Assignment:
Beginning with the line that holds "Função de mistura" in the data below, give again every line through the one that holds "van het waterleidingnet. In Nederland was", exactly as written.

Supplied information:
---------------
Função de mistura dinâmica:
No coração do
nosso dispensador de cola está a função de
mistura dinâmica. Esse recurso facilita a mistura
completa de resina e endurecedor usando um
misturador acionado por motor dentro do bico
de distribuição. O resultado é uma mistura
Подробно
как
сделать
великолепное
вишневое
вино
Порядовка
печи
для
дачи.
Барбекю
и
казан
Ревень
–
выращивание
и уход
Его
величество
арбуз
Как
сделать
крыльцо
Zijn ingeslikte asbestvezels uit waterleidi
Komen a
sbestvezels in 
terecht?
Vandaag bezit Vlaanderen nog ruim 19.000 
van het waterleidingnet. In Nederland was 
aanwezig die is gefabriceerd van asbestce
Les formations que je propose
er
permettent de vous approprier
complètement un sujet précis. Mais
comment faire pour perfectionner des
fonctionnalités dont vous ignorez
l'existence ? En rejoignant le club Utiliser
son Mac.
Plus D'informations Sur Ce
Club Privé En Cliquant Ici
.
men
---------------
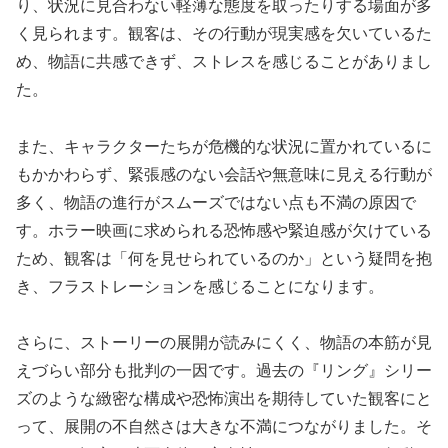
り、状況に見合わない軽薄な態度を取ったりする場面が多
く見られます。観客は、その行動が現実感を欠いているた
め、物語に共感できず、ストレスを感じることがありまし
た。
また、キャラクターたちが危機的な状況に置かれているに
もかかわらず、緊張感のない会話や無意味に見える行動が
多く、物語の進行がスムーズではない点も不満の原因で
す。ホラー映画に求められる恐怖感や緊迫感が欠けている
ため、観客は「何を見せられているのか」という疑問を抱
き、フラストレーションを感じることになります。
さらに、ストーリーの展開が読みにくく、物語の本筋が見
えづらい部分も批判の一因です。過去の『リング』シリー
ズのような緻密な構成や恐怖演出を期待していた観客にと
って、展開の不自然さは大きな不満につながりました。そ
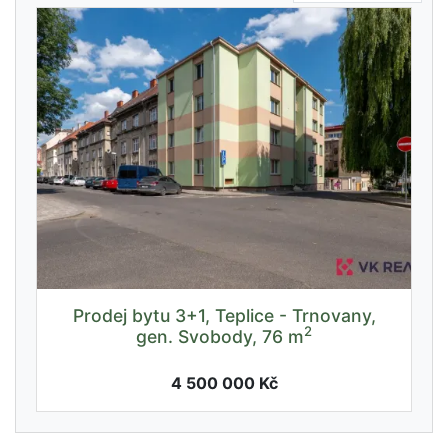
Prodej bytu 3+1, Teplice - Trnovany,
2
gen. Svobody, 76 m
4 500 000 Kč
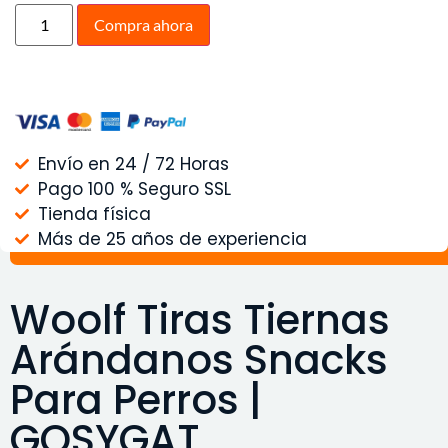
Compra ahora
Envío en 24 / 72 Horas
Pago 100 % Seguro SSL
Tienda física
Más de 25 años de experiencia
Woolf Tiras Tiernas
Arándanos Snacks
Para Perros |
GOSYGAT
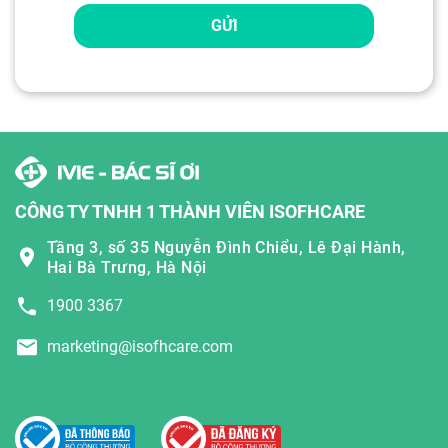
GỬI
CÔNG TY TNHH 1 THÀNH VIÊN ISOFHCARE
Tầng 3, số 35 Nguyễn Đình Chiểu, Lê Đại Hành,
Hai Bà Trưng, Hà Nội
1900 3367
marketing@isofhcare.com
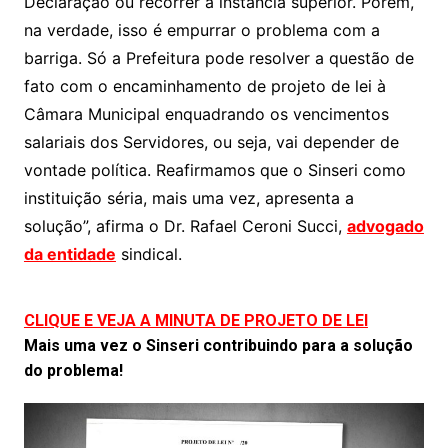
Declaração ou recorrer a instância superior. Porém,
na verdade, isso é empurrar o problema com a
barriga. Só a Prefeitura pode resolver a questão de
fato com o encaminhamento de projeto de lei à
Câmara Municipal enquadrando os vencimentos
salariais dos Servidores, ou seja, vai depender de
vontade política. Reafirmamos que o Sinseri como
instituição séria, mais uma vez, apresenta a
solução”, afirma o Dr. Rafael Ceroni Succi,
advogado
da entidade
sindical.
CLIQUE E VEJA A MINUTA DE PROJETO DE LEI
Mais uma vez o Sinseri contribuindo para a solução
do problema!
---------------
Output below:
Função de mistura dinâmica:
No coração do
nosso dispensador de cola está a função de
mistura dinâmica. Esse recurso facilita a mistura
completa de resina e endurecedor usando um
misturador acionado por motor dentro do bico
de distribuição. O resultado é uma mistura
Подробно
как
сделать
великолепное
вишневое
вино
Порядовка
печи
для
дачи.
Барбекю
и
казан
Ревень
–
выращивание
и уход
Его
величество
арбуз
Как
сделать
крыльцо
Zijn ingeslikte asbestvezels uit waterleidi
Komen a
sbestvezels in 
terecht?
Vandaag bezit Vlaanderen nog ruim 19.000 
van het waterleidingnet. In Nederland was 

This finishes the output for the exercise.